### Directions for this task:
If an entry below contains an image, drop the image and retype the rest exactly.

### Saved data entries:
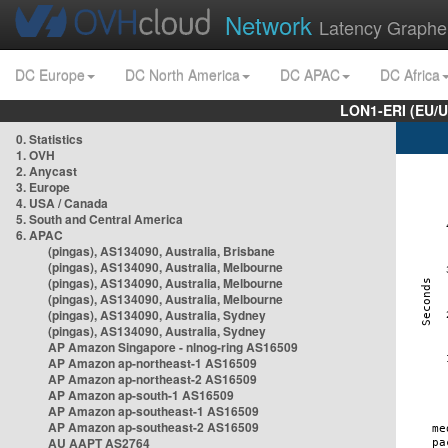
Network
Latency Graphe
DC Europe
DC North America
DC APAC
DC Africa
LON1-ERI (EU/
0. Statistics
1. OVH
2. Anycast
3. Europe
4. USA / Canada
5. South and Central America
6. APAC
(pingas), AS134090, Australia, Brisbane
(pingas), AS134090, Australia, Melbourne
(pingas), AS134090, Australia, Melbourne
(pingas), AS134090, Australia, Melbourne
(pingas), AS134090, Australia, Sydney
(pingas), AS134090, Australia, Sydney
AP Amazon Singapore - nlnog-ring AS16509
AP Amazon ap-northeast-1 AS16509
AP Amazon ap-northeast-2 AS16509
AP Amazon ap-south-1 AS16509
AP Amazon ap-southeast-1 AS16509
AP Amazon ap-southeast-2 AS16509
AU AAPT AS2764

### Reply:
Network
Latency Graphe
DC Europe
DC North America
DC APAC
DC Africa
LON1-ERI (EU/
0. Statistics
1. OVH
2. Anycast
3. Europe
4. USA / Canada
5. South and Central America
6. APAC
(pingas), AS134090, Australia, Brisbane
(pingas), AS134090, Australia, Melbourne
(pingas), AS134090, Australia, Melbourne
(pingas), AS134090, Australia, Melbourne
(pingas), AS134090, Australia, Sydney
(pingas), AS134090, Australia, Sydney
AP Amazon Singapore - nlnog-ring AS16509
AP Amazon ap-northeast-1 AS16509
AP Amazon ap-northeast-2 AS16509
AP Amazon ap-south-1 AS16509
AP Amazon ap-southeast-1 AS16509
AP Amazon ap-southeast-2 AS16509
AU AAPT AS2764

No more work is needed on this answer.